What is expected: Using the material below, print a verbatim copy of every line from the one containing "3 Ingredients No Bake Apple Pie" through the one containing "maritime network in the Netherlands", inclusive, and omit the pictures.

---+---

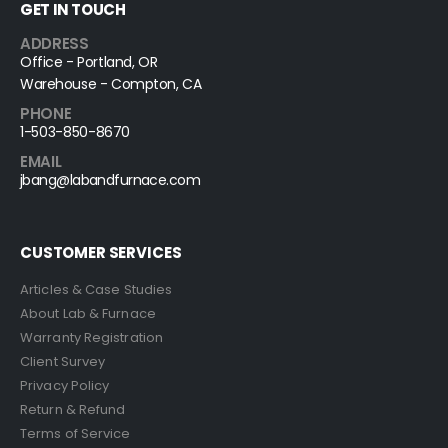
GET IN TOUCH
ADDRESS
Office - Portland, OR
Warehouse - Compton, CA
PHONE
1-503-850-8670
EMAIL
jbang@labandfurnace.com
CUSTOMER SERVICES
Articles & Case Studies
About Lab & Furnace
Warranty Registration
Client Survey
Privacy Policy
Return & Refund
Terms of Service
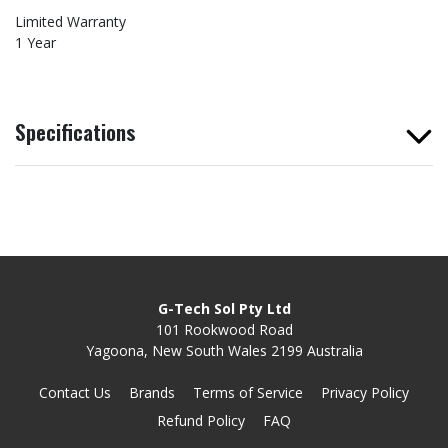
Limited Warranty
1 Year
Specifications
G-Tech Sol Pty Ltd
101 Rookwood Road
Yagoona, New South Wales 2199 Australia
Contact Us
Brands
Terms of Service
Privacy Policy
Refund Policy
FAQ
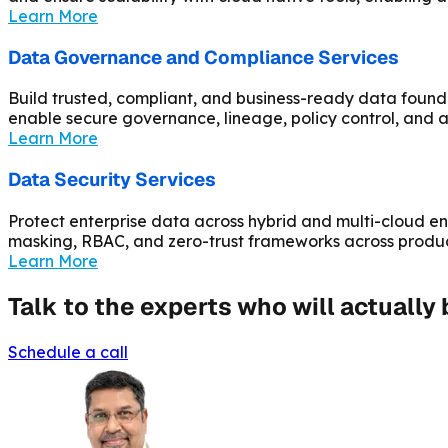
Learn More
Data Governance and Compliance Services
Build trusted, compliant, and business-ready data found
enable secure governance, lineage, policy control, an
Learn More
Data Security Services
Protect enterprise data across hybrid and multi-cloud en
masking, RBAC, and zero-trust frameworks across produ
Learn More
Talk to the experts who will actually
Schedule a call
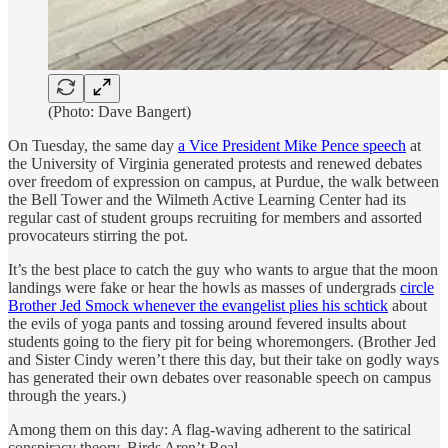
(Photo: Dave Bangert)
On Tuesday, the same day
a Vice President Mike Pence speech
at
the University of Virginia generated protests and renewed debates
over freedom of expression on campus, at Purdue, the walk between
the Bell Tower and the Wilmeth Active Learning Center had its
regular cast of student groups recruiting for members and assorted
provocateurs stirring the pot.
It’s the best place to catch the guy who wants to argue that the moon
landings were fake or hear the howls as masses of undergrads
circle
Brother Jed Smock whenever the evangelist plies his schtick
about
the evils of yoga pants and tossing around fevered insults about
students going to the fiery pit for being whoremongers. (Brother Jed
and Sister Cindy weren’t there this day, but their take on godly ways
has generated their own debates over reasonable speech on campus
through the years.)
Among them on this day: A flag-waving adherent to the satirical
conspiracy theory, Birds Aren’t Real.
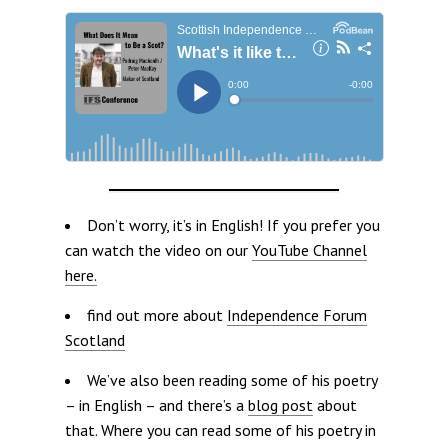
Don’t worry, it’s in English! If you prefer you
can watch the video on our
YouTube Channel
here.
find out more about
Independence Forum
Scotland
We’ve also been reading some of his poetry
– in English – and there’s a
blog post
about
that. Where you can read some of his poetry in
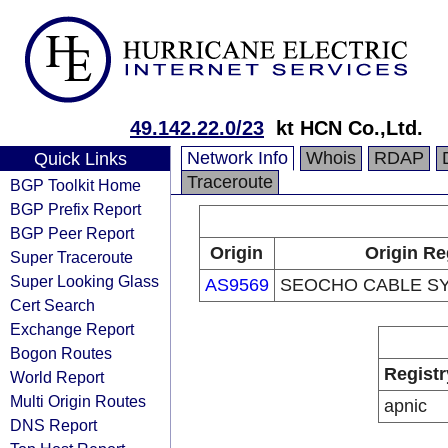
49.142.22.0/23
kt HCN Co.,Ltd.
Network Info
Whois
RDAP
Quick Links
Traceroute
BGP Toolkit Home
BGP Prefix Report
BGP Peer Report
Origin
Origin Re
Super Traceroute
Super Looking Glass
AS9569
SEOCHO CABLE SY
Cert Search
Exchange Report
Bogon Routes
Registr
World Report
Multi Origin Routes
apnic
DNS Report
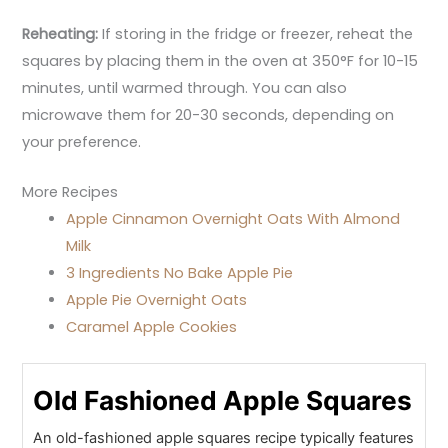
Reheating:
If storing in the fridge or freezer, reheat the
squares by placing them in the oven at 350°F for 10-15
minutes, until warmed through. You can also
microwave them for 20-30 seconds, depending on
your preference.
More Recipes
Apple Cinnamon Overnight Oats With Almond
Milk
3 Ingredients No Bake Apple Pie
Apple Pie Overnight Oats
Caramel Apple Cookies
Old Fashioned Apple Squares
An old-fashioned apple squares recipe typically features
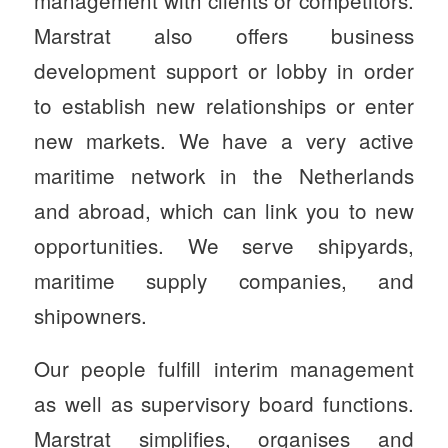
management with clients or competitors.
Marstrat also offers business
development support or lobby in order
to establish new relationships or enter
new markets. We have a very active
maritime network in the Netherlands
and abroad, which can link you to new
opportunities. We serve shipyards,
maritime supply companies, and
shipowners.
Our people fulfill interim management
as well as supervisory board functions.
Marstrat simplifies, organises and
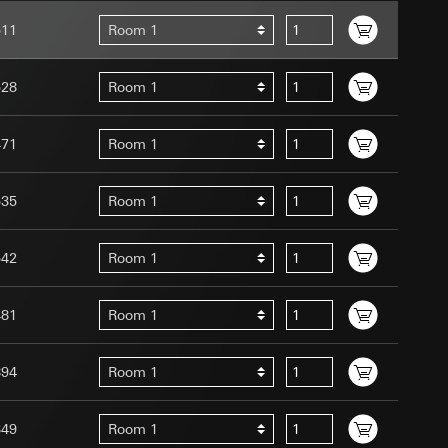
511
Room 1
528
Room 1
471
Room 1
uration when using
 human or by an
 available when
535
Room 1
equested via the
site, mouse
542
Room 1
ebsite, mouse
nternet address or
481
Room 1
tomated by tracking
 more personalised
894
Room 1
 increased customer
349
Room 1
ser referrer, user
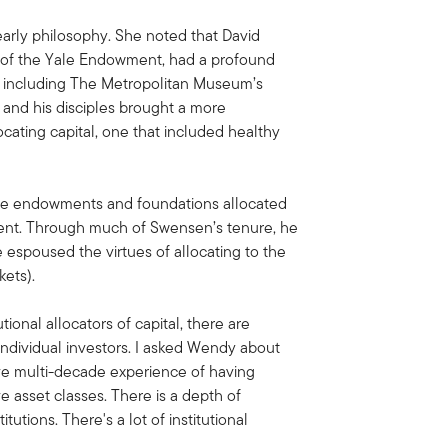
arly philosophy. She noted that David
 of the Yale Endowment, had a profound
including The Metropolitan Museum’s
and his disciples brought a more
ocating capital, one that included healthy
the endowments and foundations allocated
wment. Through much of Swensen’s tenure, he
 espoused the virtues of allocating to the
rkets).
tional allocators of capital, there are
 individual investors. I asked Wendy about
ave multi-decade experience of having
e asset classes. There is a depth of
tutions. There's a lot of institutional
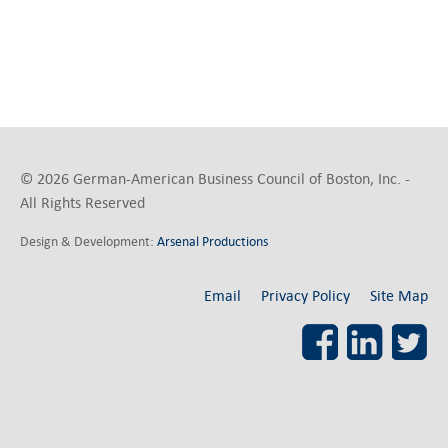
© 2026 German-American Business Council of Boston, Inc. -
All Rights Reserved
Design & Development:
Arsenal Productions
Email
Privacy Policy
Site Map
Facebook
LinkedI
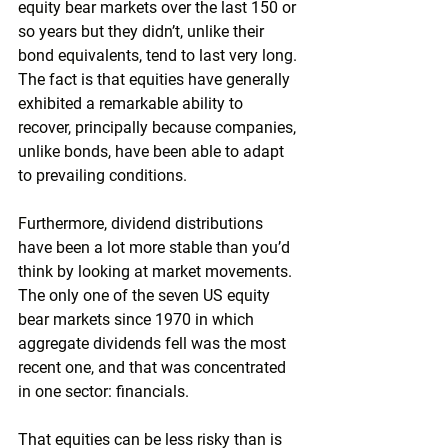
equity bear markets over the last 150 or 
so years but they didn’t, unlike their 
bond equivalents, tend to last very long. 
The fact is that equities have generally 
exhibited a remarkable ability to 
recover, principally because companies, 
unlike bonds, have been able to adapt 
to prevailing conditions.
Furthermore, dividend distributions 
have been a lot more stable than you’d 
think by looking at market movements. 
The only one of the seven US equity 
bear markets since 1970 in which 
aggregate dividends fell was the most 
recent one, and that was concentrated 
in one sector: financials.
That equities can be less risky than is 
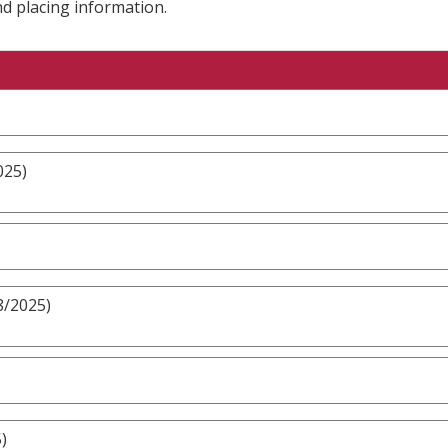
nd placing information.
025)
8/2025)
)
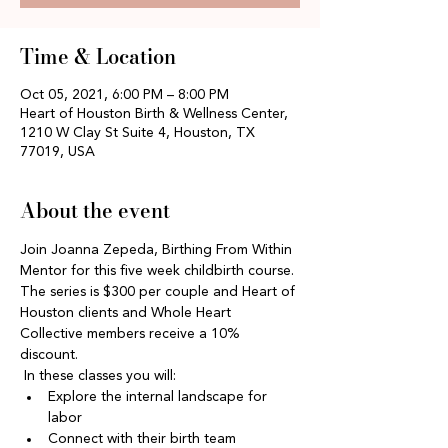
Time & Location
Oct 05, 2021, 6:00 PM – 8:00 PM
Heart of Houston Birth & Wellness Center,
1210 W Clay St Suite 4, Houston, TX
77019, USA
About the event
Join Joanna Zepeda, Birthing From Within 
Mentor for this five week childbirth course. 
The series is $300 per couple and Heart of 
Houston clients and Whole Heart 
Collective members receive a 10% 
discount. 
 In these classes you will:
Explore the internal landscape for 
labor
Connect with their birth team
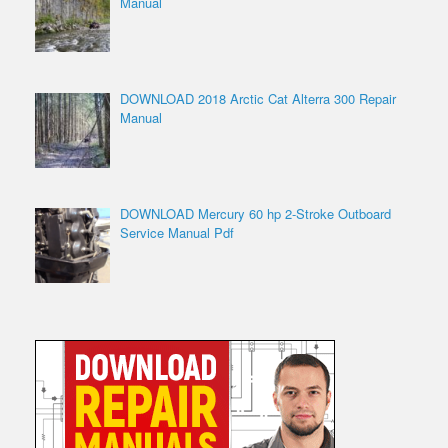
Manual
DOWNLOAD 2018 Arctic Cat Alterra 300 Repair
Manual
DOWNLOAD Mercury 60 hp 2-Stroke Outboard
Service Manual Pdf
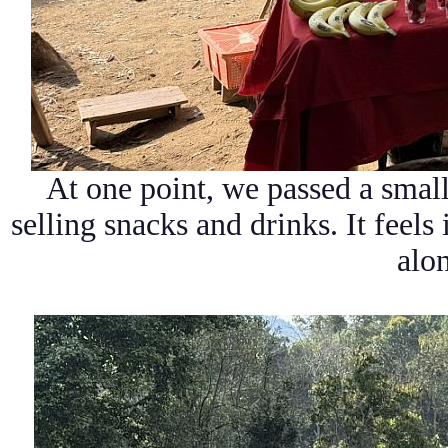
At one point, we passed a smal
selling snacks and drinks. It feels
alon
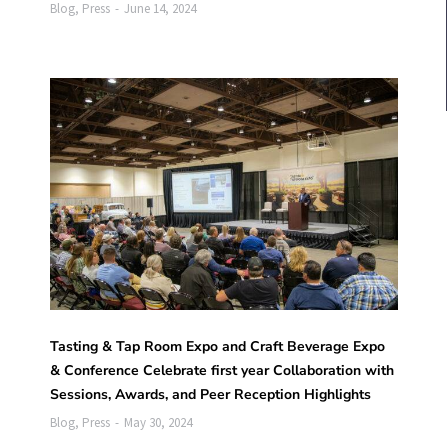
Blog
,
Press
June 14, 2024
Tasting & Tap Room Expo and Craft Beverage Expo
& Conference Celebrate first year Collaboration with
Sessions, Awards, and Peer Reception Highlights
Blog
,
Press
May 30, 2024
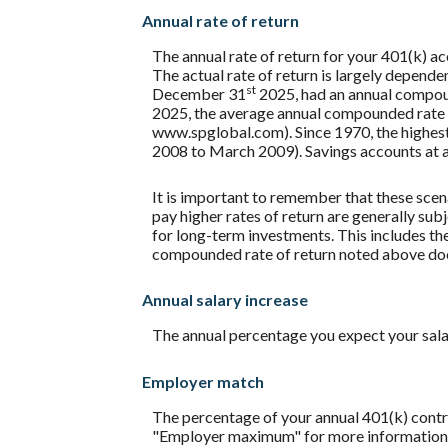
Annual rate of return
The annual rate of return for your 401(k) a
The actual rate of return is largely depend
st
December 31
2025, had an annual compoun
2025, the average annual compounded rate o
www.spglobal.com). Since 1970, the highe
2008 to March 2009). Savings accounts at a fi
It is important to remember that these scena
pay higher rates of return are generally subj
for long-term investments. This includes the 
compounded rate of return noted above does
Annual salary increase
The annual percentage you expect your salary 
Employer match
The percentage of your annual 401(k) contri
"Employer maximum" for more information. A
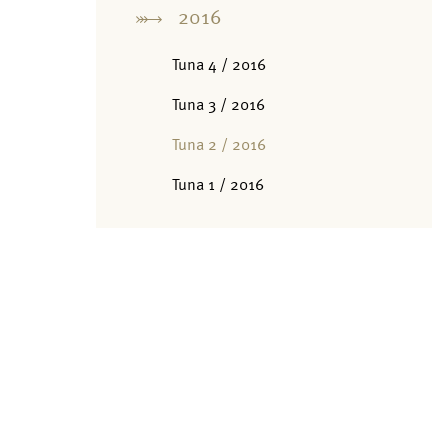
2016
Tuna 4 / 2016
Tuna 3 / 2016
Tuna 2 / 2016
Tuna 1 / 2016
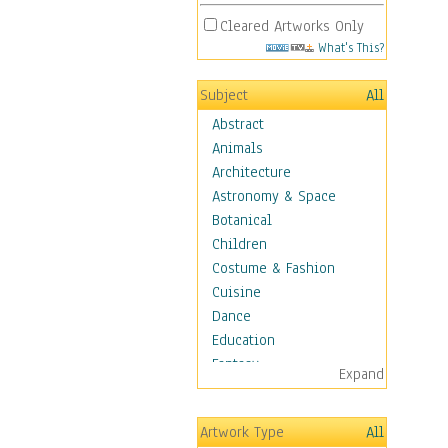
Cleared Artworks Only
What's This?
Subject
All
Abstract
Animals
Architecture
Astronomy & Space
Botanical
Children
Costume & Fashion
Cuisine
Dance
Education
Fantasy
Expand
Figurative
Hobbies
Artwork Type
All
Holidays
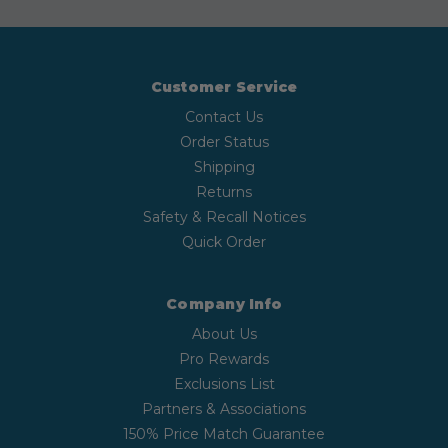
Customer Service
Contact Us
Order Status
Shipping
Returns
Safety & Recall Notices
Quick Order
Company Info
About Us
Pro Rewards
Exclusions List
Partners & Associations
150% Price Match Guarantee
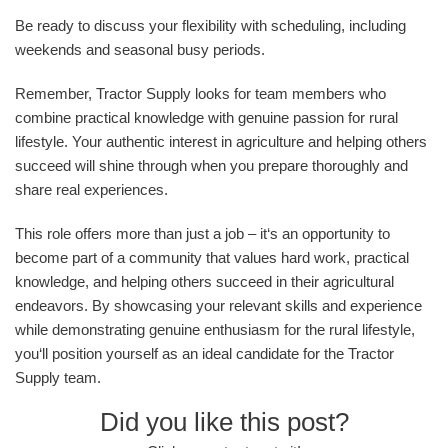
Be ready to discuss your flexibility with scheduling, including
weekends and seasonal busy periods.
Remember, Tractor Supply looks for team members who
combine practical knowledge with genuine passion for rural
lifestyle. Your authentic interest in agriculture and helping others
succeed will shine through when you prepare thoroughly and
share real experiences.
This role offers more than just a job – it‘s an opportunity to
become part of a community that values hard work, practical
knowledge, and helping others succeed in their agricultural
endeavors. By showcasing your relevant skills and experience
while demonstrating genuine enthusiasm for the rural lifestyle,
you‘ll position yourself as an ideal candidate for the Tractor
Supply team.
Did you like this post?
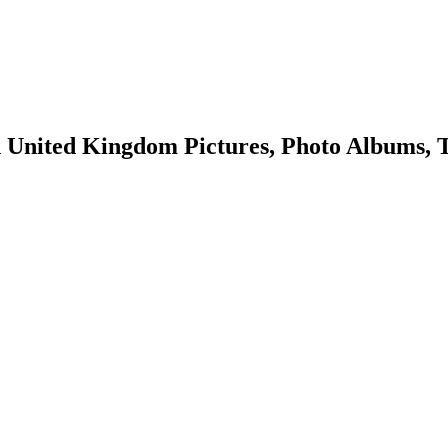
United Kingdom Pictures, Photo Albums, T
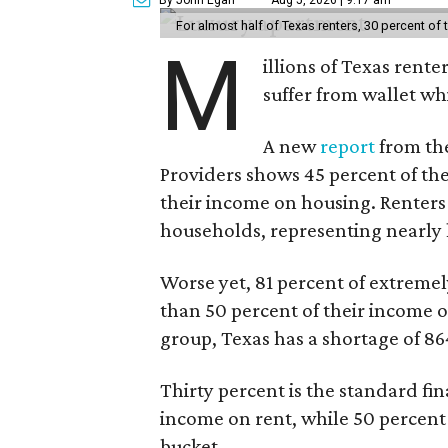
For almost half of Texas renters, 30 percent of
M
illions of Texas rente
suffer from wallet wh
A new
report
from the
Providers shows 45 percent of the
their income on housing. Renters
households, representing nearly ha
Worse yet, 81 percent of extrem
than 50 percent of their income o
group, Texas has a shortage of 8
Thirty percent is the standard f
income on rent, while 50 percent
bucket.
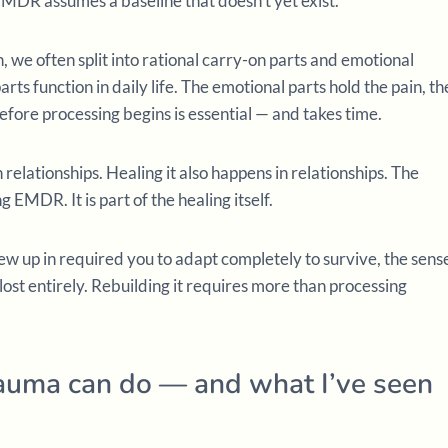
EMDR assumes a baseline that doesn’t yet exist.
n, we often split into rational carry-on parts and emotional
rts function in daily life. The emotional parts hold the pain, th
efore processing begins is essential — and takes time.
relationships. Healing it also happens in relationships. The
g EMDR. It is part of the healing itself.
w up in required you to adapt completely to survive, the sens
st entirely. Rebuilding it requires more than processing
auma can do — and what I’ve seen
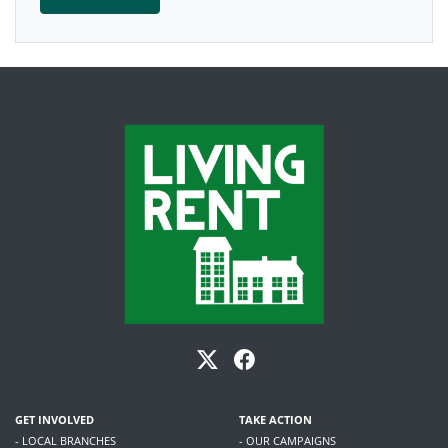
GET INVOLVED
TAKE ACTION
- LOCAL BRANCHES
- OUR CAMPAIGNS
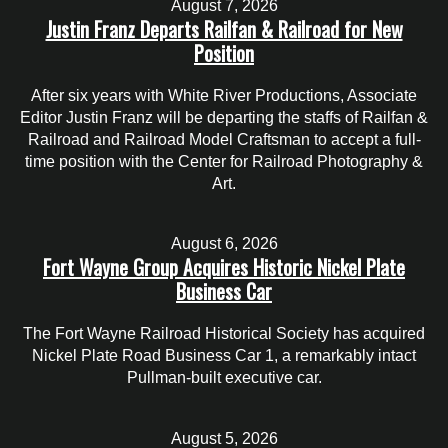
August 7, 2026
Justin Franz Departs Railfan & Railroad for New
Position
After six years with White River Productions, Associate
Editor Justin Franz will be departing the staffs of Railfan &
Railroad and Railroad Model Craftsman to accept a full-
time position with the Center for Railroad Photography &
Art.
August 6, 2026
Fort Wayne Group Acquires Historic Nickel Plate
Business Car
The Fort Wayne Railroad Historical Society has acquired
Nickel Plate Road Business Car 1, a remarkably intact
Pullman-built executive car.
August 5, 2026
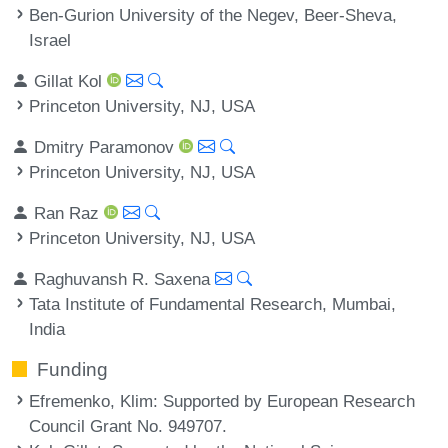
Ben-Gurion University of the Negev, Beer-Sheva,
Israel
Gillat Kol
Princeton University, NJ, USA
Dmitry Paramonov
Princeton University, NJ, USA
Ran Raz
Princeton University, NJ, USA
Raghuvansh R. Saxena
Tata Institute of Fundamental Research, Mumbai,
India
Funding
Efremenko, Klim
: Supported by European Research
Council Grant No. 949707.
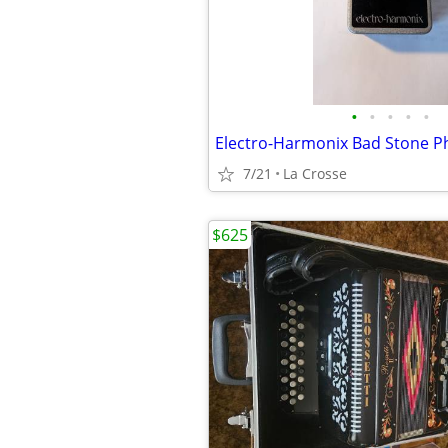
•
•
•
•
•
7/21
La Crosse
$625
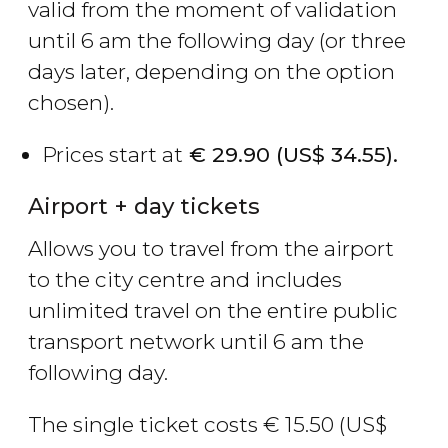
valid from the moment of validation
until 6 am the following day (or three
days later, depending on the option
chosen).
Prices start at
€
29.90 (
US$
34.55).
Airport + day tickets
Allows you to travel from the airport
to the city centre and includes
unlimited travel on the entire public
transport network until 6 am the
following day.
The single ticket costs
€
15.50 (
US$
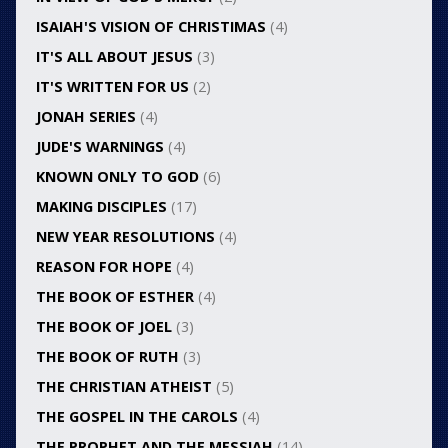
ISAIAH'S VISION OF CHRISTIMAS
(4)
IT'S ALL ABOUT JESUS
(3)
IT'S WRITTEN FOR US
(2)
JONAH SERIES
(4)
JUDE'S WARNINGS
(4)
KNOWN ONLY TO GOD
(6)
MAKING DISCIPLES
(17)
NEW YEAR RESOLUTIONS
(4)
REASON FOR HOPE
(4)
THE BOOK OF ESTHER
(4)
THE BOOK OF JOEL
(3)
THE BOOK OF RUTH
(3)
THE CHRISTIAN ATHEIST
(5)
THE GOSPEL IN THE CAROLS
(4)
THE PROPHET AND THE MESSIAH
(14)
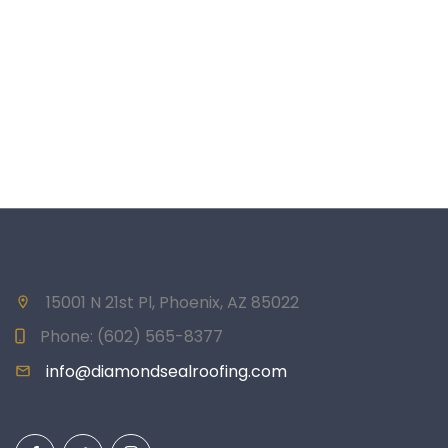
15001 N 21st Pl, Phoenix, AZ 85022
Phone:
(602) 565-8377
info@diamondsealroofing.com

---+---

Answer to this problem:
3 Ingredients No Bake Apple Pie
Apple Pie Overnight Oats
Caramel Apple Cookies
Old Fashioned Apple Squares
An old-fashioned apple squares recipe typically features
management with clients or competitors.
Marstrat also offers business
development support or lobby in order
to establish new relationships or enter
new markets. We have a very active
maritime network in the Netherlands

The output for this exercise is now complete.